Rydberg atomic systems are ideal systems for studying these concerns. Various different coherent superpositions of atomic Rydberg states have been created through the application of short pulses and external fields (see [8]). The modification of the coherent superposition state has also been demonstrated [9]. In fact, the measurement of the coherent superposition state by a coherent probe pulse modifies the superposition. However, such a direct manipulation depends strongly upon the coherence between the pump and probe pulses. Here, we offer an alternative means of modifying the coherence stored in a wave packet via the application of an independent laser source. This experiment manipulates the coherent superposition associated with an electronic Rydberg wave packet in atomic calcium (a two-electron system) by the application of a resonant optical field to the other valence electron. The entanglement or correlations between these two electrons is the physical origin of the modification.

In this experiment, one of the valence electrons of the calcium atom is excited by a short optical pulse to a superposition of highly excited states (or Rydberg states). This coherent superposition contains states with a range of principal quantum numbers (n) and is commonly known as a radially localized wave packet [10, 11, 12]. For such a wavepacket the electronic probability density oscillates with the classical period, τ_cl=2πn̄ ³, from the inner turning point to the outer turning point of the classical orbit, where n̄ is the average n of the superposition of Rydberg states. This pulsed excitation takes place in the presence of a strong cw optical field that is tuned near the resonance between the ground state and a low-lying excited state of singly ionized calcium, Ca⁺. Until the pulsed excitation takes place this cw field is far from any resonance in the atom. Once the radial wave packet is excited the states of the remaining valence electron are much like the states of Ca⁺ so that this type of excitation is described as an isolated core excitation [13]. The cw field or core laser field is then in resonance with the ground state to excited state transition of this core valence electron. This core electron undergoes Rabi oscillations between this ground and excited state. The coherent superposition state may be modified by varying the ratio of the frequency of the Rabi oscillations, Ω, to the frequency of the classical oscillations, ω_cl, of the wave packet. This ratio, κ=Ω/ω_cl, affects the overlap of the two electrons or the magnitude of the correlation between them over a given period of time.

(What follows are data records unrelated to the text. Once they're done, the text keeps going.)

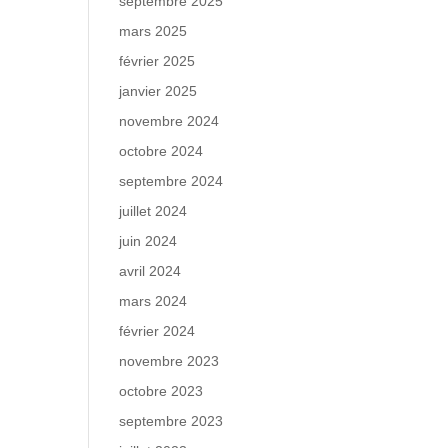
septembre 2025
mars 2025
février 2025
janvier 2025
novembre 2024
octobre 2024
septembre 2024
juillet 2024
juin 2024
avril 2024
mars 2024
février 2024
novembre 2023
octobre 2023
septembre 2023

Wavepackets in two-electron systems have become a subject of great current interest. There have been many theoretical papers discussing the shaping of wave packets via a strong core laser field [14, 15, 16, 17, 18, 19, 20, 21, 22]. Recent experiments investigating Rydberg wave packets in two-electron systems have explored quantum measurement possibilities [23], the effect of the core configuration on their evolution [24], the effect of the presence of a perturber state on their behavior[25], and the evolution of two-electron wave packets [26, 27]. The theoretical work has also predicted that it is possible to form a nondecaying wavepacket [18, 22]. Such a wave packet has been recently observed [28] in a calcium atomic system.

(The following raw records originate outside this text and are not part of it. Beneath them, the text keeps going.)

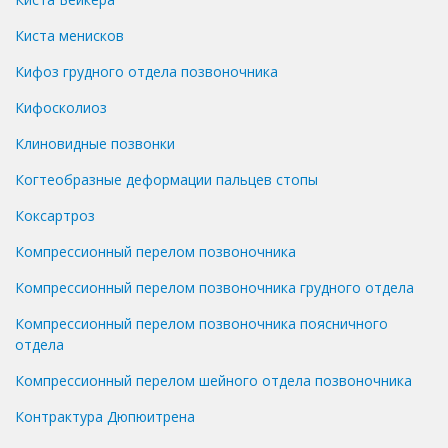
Киста менисков
Кифоз грудного отдела позвоночника
Кифосколиоз
Клиновидные позвонки
Когтеобразные деформации пальцев стопы
Коксартроз
Компрессионный перелом позвоночника
Компрессионный перелом позвоночника грудного отдела
Компрессионный перелом позвоночника поясничного
отдела
Компрессионный перелом шейного отдела позвоночника
Контрактура Дюпюитрена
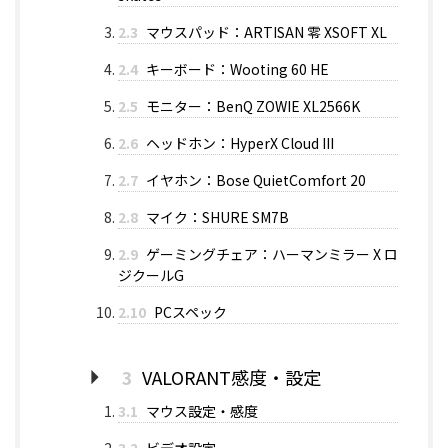
2.3
マウスパッド：ARTISAN 零 XSOFT XL
2.4
キーボード：Wooting 60 HE
2.5
モニター：BenQ ZOWIE XL2566K
2.6
ヘッドホン：HyperX Cloud III
2.7
イヤホン：Bose QuietComfort 20
2.8
マイク：SHURE SM7B
2.9
ゲーミングチェア：ハーマンミラー X ロ
ジクールG
2.10
PCスペック
3
VALORANT感度・設定
3.1
マウス設定・感度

The effect of the strong core laser field on the wave packet is sensitive to the synchronization of the Rabi oscillations with the classical oscillation of the wave packet [18]. This insight can be understood with a semiclassical picture. Consider the situation in which the goal is to suppress the autoionization of the excited calcium atom. If one of the valence electrons is in a highly excited state(s) and the other is in the 4p excited state of the isolated core, then it is energetically possible for the atom to autoionize. For a single highly excited state, the autoionization rate is quite large (typically on the order of (1/τ_cl). However, if a wave packet is formed, then the overlap of the Rydberg wave packet with the core is time dependent. The core electron also oscillates as the strong core laser field causes it to undergo Rabi oscillations between the ground state and the excited state. If the core laser field is of sufficient strength so that the two oscillations have the same frequency, then it is possible to synchronize the wave packet’s motion so that it is localized away from the core when the core is in the excited state and near the core when the core is in the ground state. In the first instance, autoionization is still energetically possible but the lack of overlap limits the autoionization rate. In the second, the core is not excited so that despite the overlap the autoionization does not proceed [18, 22]. This simple physical picture leads to the formation of a nondecaying wave packet. Note the synchronization occurs naturally since the core laser field is nonresonant until the wavepacket is excited.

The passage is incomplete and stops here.